PROBLEM DESCRIPTION:
In the records below, find the line containing "right corner of your screen to review your" and the line containing "Discount Code then"; please repeat exactly the lines from one to the other, both included, and nothing more.

WORKING DATA:
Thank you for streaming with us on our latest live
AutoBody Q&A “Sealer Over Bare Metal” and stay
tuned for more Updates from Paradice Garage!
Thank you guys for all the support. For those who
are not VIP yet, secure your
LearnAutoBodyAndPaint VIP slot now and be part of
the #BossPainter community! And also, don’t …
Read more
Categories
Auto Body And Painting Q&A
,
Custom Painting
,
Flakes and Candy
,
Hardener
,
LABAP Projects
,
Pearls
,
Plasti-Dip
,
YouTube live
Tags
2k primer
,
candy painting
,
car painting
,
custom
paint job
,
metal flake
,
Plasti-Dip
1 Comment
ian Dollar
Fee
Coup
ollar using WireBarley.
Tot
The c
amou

--

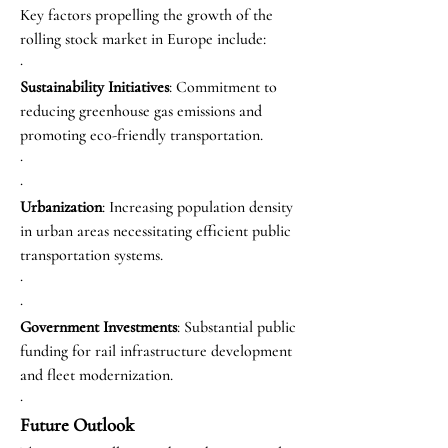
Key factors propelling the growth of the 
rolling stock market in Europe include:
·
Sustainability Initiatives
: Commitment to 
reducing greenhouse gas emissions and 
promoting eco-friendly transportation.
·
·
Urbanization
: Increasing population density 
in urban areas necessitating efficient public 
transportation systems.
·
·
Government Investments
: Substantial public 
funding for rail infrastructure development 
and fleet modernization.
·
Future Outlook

==

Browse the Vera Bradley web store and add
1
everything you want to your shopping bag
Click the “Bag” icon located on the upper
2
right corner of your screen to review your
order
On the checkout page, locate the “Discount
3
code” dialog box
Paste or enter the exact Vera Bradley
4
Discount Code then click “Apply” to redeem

THE COMPLETED TASK:
right corner of your screen to review your
order
On the checkout page, locate the “Discount
3
code” dialog box
Paste or enter the exact Vera Bradley
4
Discount Code then click “Apply” to redeem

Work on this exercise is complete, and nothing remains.